*** The data ***

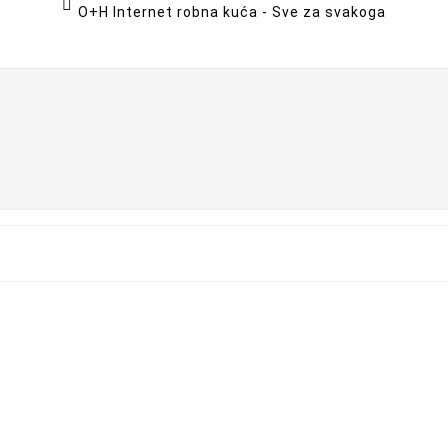

O+H Internet robna kuća - Sve za svakoga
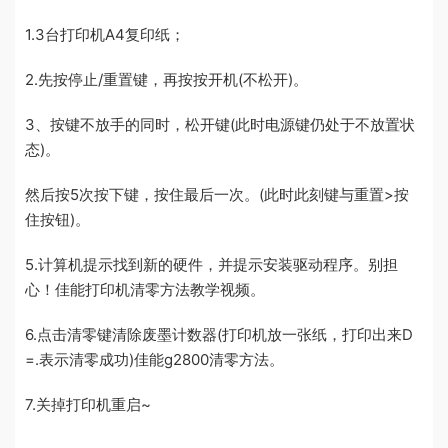
1.3台打印机A4复印纸；
2.先按停止/重置键，再按按开机(不松开)。
3、按键不放手的同时，松开键(此时电源键仍处于不放置状
态)。
然后按5次按下键，按住最后一次。(此时此刻键与重置>按
住按钮)。
5.计算机提示找到新的硬件，并提示安装驱动程序。别担
心！佳能打印机清零方法教学视频。
6.点击清零键清除废墨计数器(打印机放一张纸，打印出来D
=.表示清零成功)佳能g2800清零方法。
7.关掉打印机重启~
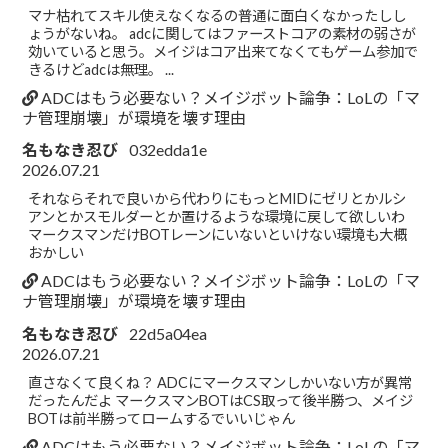
マナ枯れてスキル使えなくなるの普通に面白くなかったしし
ょうがないね。 adcに関してはファーストコアの素材の弱さが
効いていると思う。メイジはコア出来てなくてもゲーム参加で
きるけどadcは無理。 ...
ADCはもう必要ない？メイジボット論争：LoLの「マ
ナ管理崩壊」が環境を壊す理由
名もなき忍び
032edda1e
2026.07.21
それならそれで良いから代わりにもっとMIDにゼリとかルシ
アンとかスモルダーとか置けるような環境に戻して欲しいわ
マークスマンだけBOTレーンにいないといけない環境も大概
おかしい
ADCはもう必要ない？メイジボット論争：LoLの「マ
ナ管理崩壊」が環境を壊す理由
名もなき忍び
22d5a04ea
2026.07.21
直さなくて良くね？ ADCにマークスマンしかいない方が異常
だったんだよ マークスマンBOTはCS取って後半勝つ、メイジ
BOTは前半勝ってロームするでいいじゃん
ADCはもう必要ない？メイジボット論争：LoLの「マ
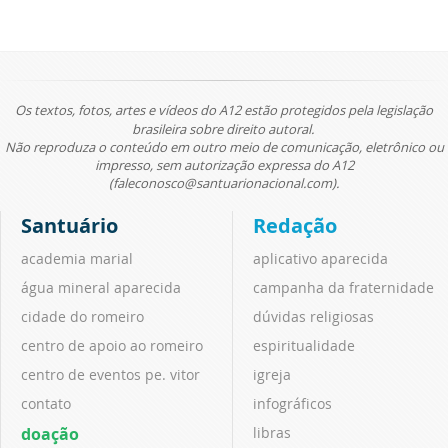
Os textos, fotos, artes e vídeos do A12 estão protegidos pela legislação
brasileira sobre direito autoral.
Não reproduza o conteúdo em outro meio de comunicação, eletrônico ou
impresso, sem autorização expressa do A12
(faleconosco@santuarionacional.com).
Santuário
Redação
academia marial
aplicativo aparecida
água mineral aparecida
campanha da fraternidade
cidade do romeiro
dúvidas religiosas
centro de apoio ao romeiro
espiritualidade
centro de eventos pe. vitor
igreja
contato
infográficos
doação
libras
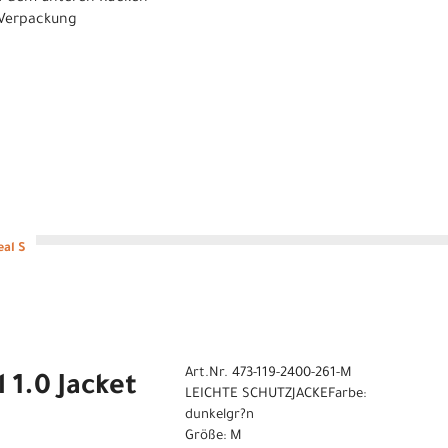
e Verpackung
eal S
Art.Nr. 473-119-2400-261-M
 1.0 Jacket
LEICHTE SCHUTZJACKEFarbe:
dunkelgr?n
Größe: M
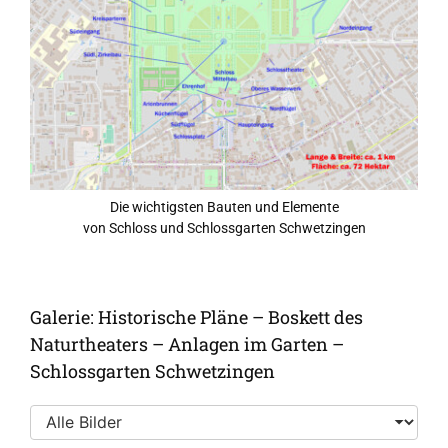
Die wichtigsten Bauten und Elemente
von Schloss und Schlossgarten Schwetzingen
Galerie: Historische Pläne – Boskett des
Naturtheaters – Anlagen im Garten –
Schlossgarten Schwetzingen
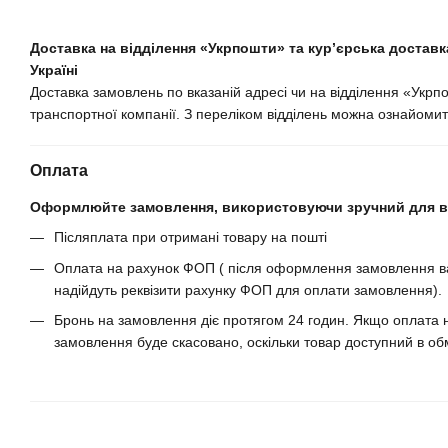
Доставка на відділення «Укрпошти» та кур’єрська доставка
Україні
Доставка замовлень по вказаній адресі чи на відділення «Укрп
транспортної компанії. З переліком відділень можна ознайомит
Оплата
Оформлюйте замовлення, використовуючи зручний для ва
Післяплата при отримані товару на пошті
Оплата на рахунок ФОП ( після оформлення замовлення ва
надійдуть реквізити рахунку ФОП для оплати замовлення).
Бронь на замовлення діє протягом 24 годин. Якщо оплата н
замовлення буде скасовано, оскільки товар доступний в обм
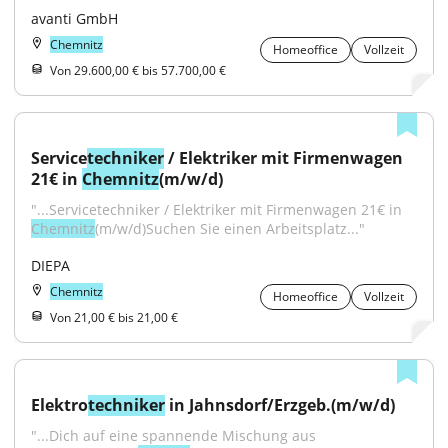
avanti GmbH
Chemnitz
Homeoffice
Vollzeit
Von 29.600,00 € bis 57.700,00 €
Service
techniker
 / Elektriker mit Firmenwagen 
21€ in 
Chemnitz
(m/w/d)
"...Servicetechniker / Elektriker mit Firmenwagen 21€ in 
Chemnitz
(m/w/d)Suchen Sie einen Arbeitsplatz..."
DIEPA
Chemnitz
Homeoffice
Vollzeit
Von 21,00 € bis 21,00 €
Elektro
techniker
 in Jahnsdorf/Erzgeb.(m/w/d)
"...Dich auf eine spannende Mischung aus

*** End of The data ***

▶ **Exercise**
From the material above, state how many lines hold the word "centro", giving nothing but the number.

▶ **Task result**
2